ARM: Kirkwood: Add support for Excito Bubba B3

Message ID	20140102230832.GB9339@obsidianresearch.com (mailing list archive)
State	New, archived
Headers	show Return-Path: <linux-arm-kernel-bounces+patchwork-linux-arm=patchwork.kernel.org@lists.infradead.org> Date: Thu, 2 Jan 2014 16:08:32 -0700 From: Jason Gunthorpe <jgunthorpe@obsidianresearch.com> To: Ian Campbell <ijc@hellion.org.uk> Subject: Re: [PATCH] ARM: Kirkwood: Add support for Excito Bubba B3 Message-ID: <20140102230832.GB9339@obsidianresearch.com> References: <1388247131-19301-1-git-send-email-andrew@lunn.ch> <20131228170114.GH19878@titan.lakedaemon.net> <20140102194924.GA3321@obsidianresearch.com> <1388702192.16958.54.camel@hastur.hellion.org.uk> MIME-Version: 1.0 Content-Disposition: inline In-Reply-To: <1388702192.16958.54.camel@hastur.hellion.org.uk> User-Agent: Mutt/1.5.21 (2010-09-15) Cc: Gregory Clement <gregory.clement@free-electrons.com>, Andrew Lunn <andrew@lunn.ch>, Sebastian Hesselbarth <sebastian.hesselbarth@googlemail.com>, Jason Cooper <jason@lakedaemon.net>, linux ARM <linux-arm-kernel@lists.infradead.org> Precedence: list Content-Type: text/plain; charset="us-ascii" Content-Transfer-Encoding: 7bit Sender: "linux-arm-kernel" <linux-arm-kernel-bounces@lists.infradead.org> Errors-To: linux-arm-kernel-bounces+patchwork-linux-arm=patchwork.kernel.org@lists.infradead.org

Jason Gunthorpe Jan. 2, 2014, 11:08 p.m. UTC

On Thu, Jan 02, 2014 at 10:36:32PM +0000, Ian Campbell wrote:
> On Thu, 2014-01-02 at 12:49 -0700, Jason Gunthorpe wrote:
> > On Sat, Dec 28, 2013 at 12:01:14PM -0500, Jason Cooper wrote:
> > 
> > > > + * Note: This requires a new'ish version of u-boot, which disables the
> > > > + * L2 cache. If your B3 silently fails to boot, u-boot is probably too
> > > > + * old. Either upgrade, or consider the following email:
> > > > + *
> > > > + * http://lists.debian.org/debian-arm/2012/08/msg00128.html
> > > 
> > > Nice, thanks for adding this.
> > 
> > Nifty.. But what is the root cause for the above?
> > 
> > I'm guessing that at some point the the L1 icache has been enabled,
> > the L1 dcache disabled, and the L2 cache enabled?
> > 
> > If the pv_fixup runs with both L1 caches off and an empty L2 then it
> > shouldn't cause a problem.
> 
> I'm not 100% sure but I think the issue is that the kernel expects to be
> running with all of the caches off, but u-boot incorrectly left the l2
> on. The L2 is probably not empty (because u-boot was using it).

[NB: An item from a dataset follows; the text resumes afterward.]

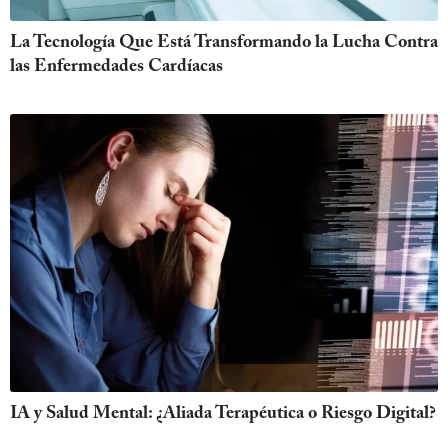
La Tecnología Que Está Transformando la Lucha Contra
las Enfermedades Cardíacas
IA y Salud Mental: ¿Aliada Terapéutica o Riesgo Digital?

I think I see the problem now.. The decompressor turns on the L1
dcache, which populates the enabled L2 with write through data. When
the decompressor turns the dcache off again the L2 retains some of the
kernel image and any data writes done in head.S while the dcache is
off could be corrupted if they overlap the L2's retention,
specifically the pv_fixup stuff, but other elements could potentially
be mangled too.

So all Marvell platforms with their L2 cache controller must boot into
the decompressor with the L2 cache completely off, or the kernel needs
additional Marvell L2 specific flushing code prior to enabling the MMU
:(

.. and since the problem only shows obviously with multiplatform
kernels that have been relocated it could be a broader, subtler issue
than just your one board ...

Jason C: What do you think about applying this [untested]?

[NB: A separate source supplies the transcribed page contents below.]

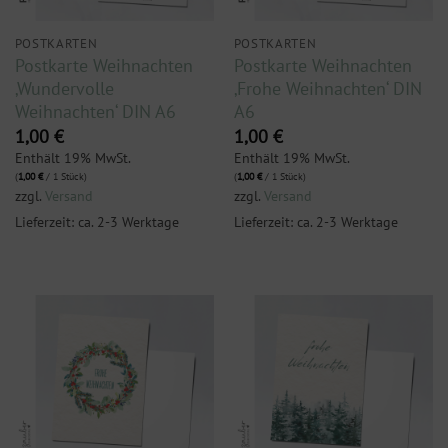
POSTKARTEN
POSTKARTEN
Postkarte Weihnachten
Postkarte Weihnachten
‚Wundervolle
‚Frohe Weihnachten‘ DIN
Weihnachten‘ DIN A6
A6
1,00
€
1,00
€
Enthält 19% MwSt.
Enthält 19% MwSt.
(
1,00
€
/ 1 Stück)
(
1,00
€
/ 1 Stück)
zzgl.
Versand
zzgl.
Versand
Lieferzeit: ca. 2-3 Werktage
Lieferzeit: ca. 2-3 Werktage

Or do you think the kernel should support booting with L2 on (this is
just two instructions, but they need to be conditional on the CPU type
:( :( )?

-----
arm: Kirkwood: Log a FW_BUG if the L2 cache is turned on at boot

Linux can't cope if the the L2 cache is enabled at boot. It works
sometimes, if the data writes head.S does during the L1 cache-off
period do not overlap with lines in the L2.

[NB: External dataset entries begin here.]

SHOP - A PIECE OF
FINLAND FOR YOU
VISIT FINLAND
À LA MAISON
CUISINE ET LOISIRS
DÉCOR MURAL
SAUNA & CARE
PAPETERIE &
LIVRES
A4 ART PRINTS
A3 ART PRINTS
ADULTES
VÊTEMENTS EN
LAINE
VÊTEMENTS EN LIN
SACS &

This is unlikely if CONFIG_ARM_PATCH_PHYS_VIRT is used, as the
decompressor will pull a chunk of the kernel code into L2 cache.

Signed-off-by: Jason Gunthorpe <jgunthorpe@obsidianresearch.com>

Jason

Andrew Lunn Jan. 3, 2014, 12:44 a.m. UTC | #1

> .. and since the problem only shows obviously with multiplatform
> kernels that have been relocated it could be a broader, subtler issue
> than just your one board ...

It is not just this board. It is any board using an old mainline
u-boot. Any such system will not boot with a kernel after 3.1. It was
at that point that the issue was found and fixed in u-boot. My Bubba3
has a u-boot before that point...

> Jason C: What do you think about applying this [untested]?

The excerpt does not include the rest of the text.